The verdict is in: Hong Kong chief executive Carrie Lam’s attempt to pacify furious pro-democracy protesters by fully withdrawing the extradition bill that inspired the at-times-violent protests hasn’t worked. Protesters took to the streets Wednesday night (local time) shortly after Lam withdrew the bill, and more rallies are scheduled for this weekend, including another sit-in at Hong Kong International Airport, which – if the recent past is any guide – will likely turn violent.
An editorial in the Communist Party-controlled China Daily (via Reuters) warned that protesters have “no excuse” to continue the violent rallies after the “olive branch” from Beijing. And adding to the confusion surrounding the situation, the home of media tycoon Jimmy Lai was attacked early Thursday by two masked men who hurled firebombs before speeding off on a motorbike. Fortunately, nobody was hurt.
Lai’s security guards responded by quickly putting out the fire, Bloomberg reported, before reporting the incident to police. Though it’s not clear who orchestrated and ordered the attack, it’s certainly possible that the incident was intended as a warning for Lai to keep quiet.
Lai’s publications, which include the Apple Daily newspapers, have drawn the ire of senior officials in Beijing over their overt stance in support of the protesters. Lai has been denounced as a traitor by the Chinese state media, and it’s certainly possible that the attack was intended as an act of intimidation.
It’s also possible that government-aligned thugs staged the attack as a “false flag”, and intends to blame protesters. Moreover, protesters may have staged the attack with the intention of blaming pro-government thugs.
Whatever happened, we imagine more details, and possible some arrests, will be forthcoming.
Two masked men threw firebombs at the gate of Lai’s home at around 1 a.m. local time Thursday before leaving, Cable TV news reported people at the scene as saying, adding Lai’s security guard put out the fire and called police.
Police put out a statement concerning a firebomb incident but didn’t mention whose residence was attacked. Police said they received a report from a security guard at the site, saying that the suspects had thrown what are believed to be petrol bombs before fleeing by motorcycle.
Lai, whose publications such as the Apple Daily newspapers have championed Hong Kong’s three-month-old democracy movement, has been labeled a traitor by Chinese state media over the months-long protests in the Asian financial center.
Apple Daily has been sending photographers to the front lines of the protests, even as violence has escalated over the past month, often broadcasting live online the skirmishes between protesters and police.

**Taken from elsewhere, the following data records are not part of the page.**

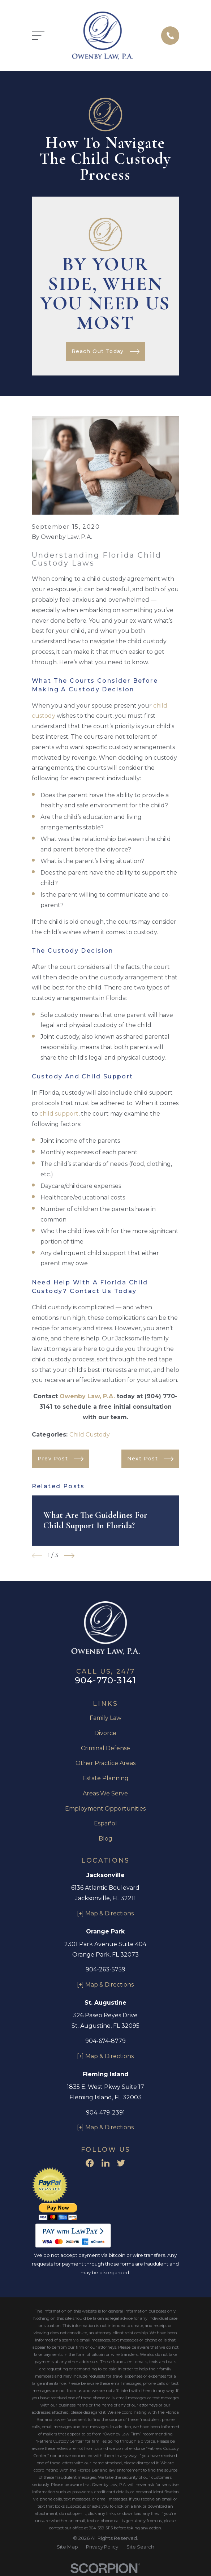  What do you see at coordinates (58, 1113) in the screenshot?
I see `child support` at bounding box center [58, 1113].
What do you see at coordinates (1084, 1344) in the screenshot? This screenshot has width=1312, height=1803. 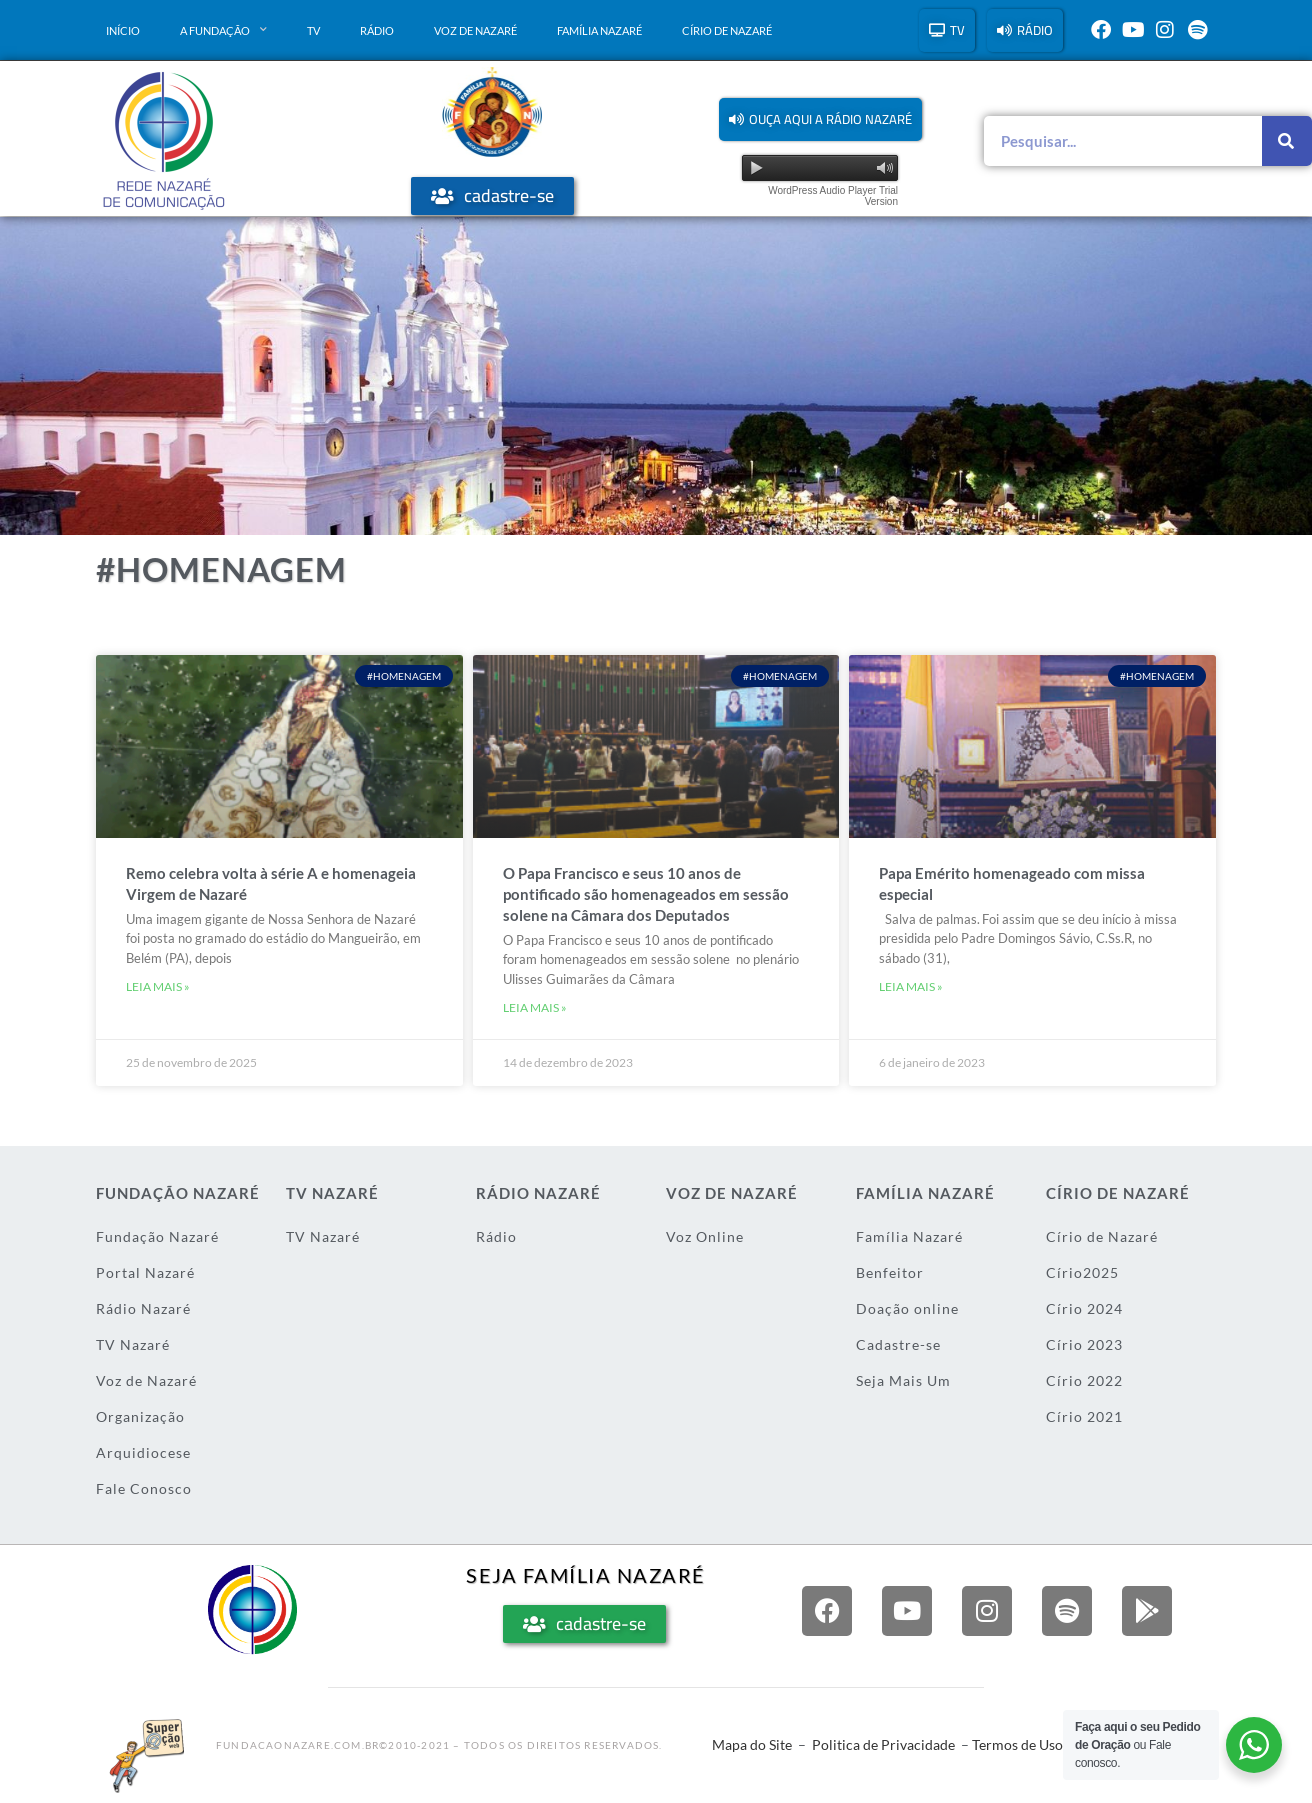 I see `Círio 2023` at bounding box center [1084, 1344].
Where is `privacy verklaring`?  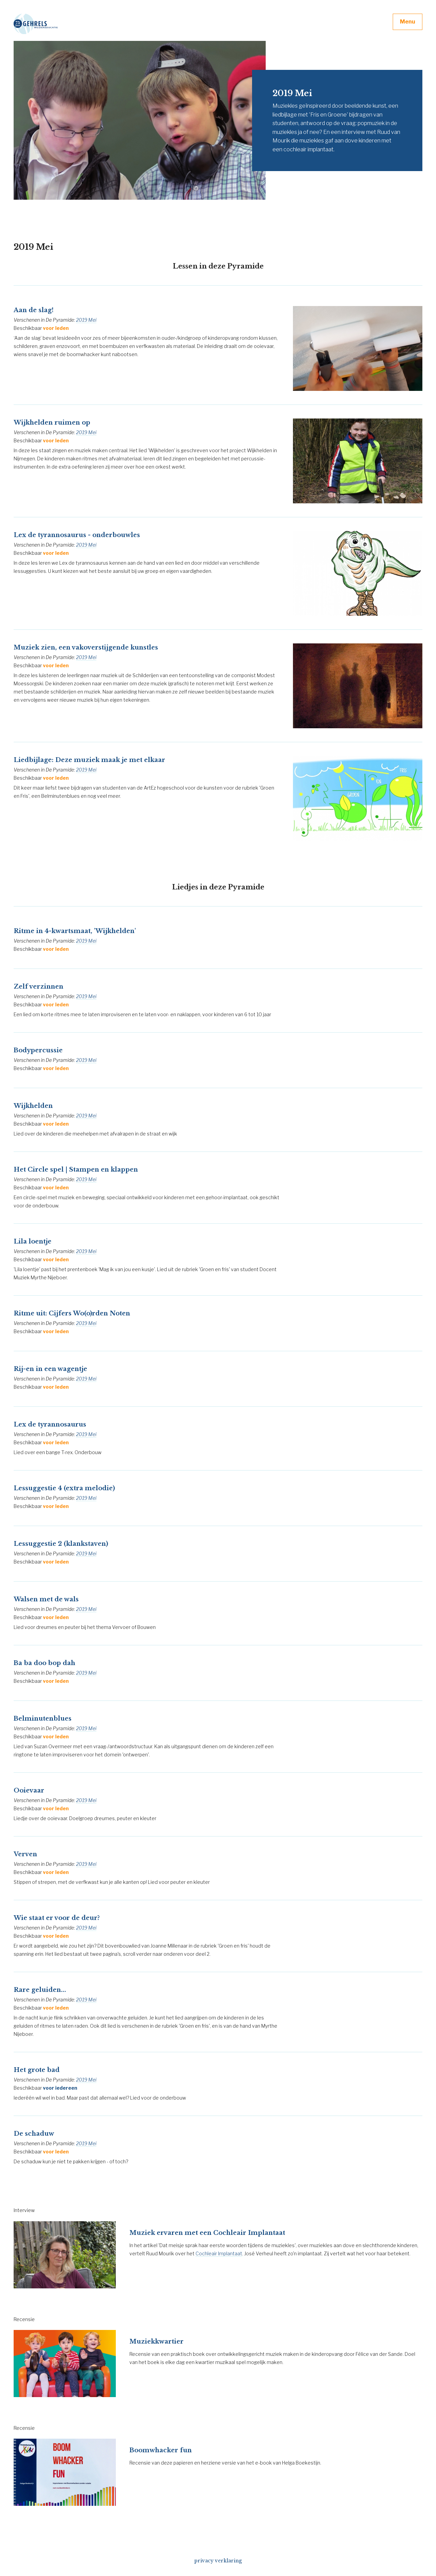 privacy verklaring is located at coordinates (218, 2561).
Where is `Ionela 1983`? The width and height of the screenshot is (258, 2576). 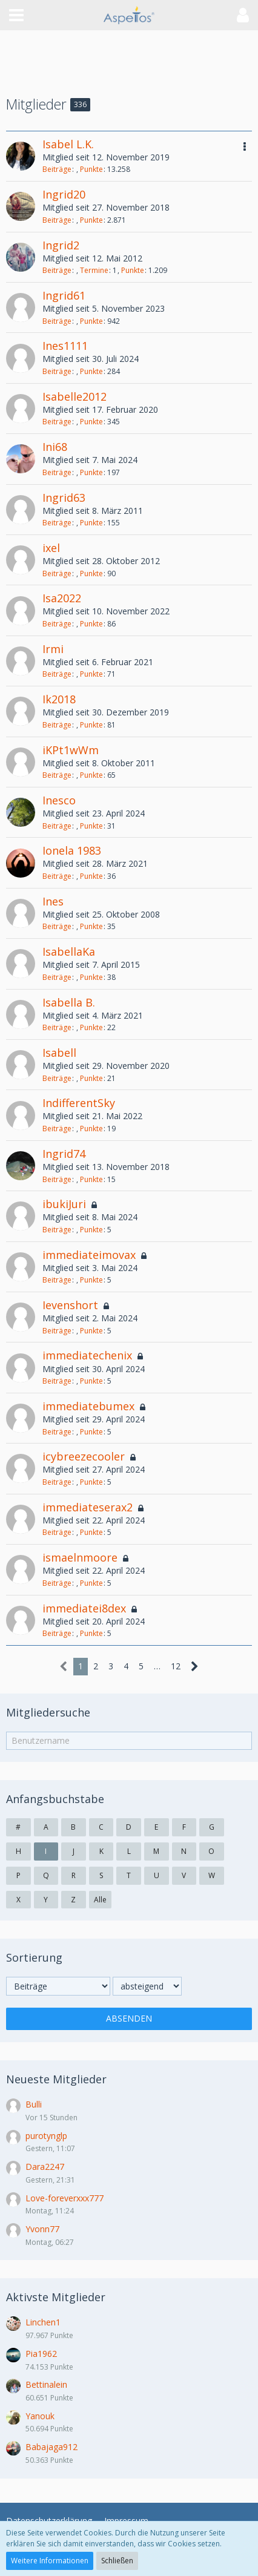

Meanwhile, on Thursday, Lam said during a press conference that Beijing “understands, respects and supports” her government’s decision to pull the extradition bill in an effort to help her city “move forward” from months of unrest. Lam dodged questions about why it took her so long to pull the bill, saying it’s “not exactly correct” to describe her decision as “a change of mind.”
“Throughout the whole process, the Central People’s Government took the position that they understood why we have to do it. They respect my view, and they support me all the way,” said Lam, according to Reuters.
Protesters have insisted that the government must meet all five of their demands. The four others are: retraction of the word “riot” to describe protests, release of all 1,100+ demonstrators who have been arrested, an independent inquiry into perceived police brutality and the right for Hong Kong people to choose their own leaders.
For what it’s worth, Lam announced other measures, including opening a “platform for dialogue” to address young peoples’ deep-rooted concerns about social mobility. But demonstrators insist that this is too little, too late.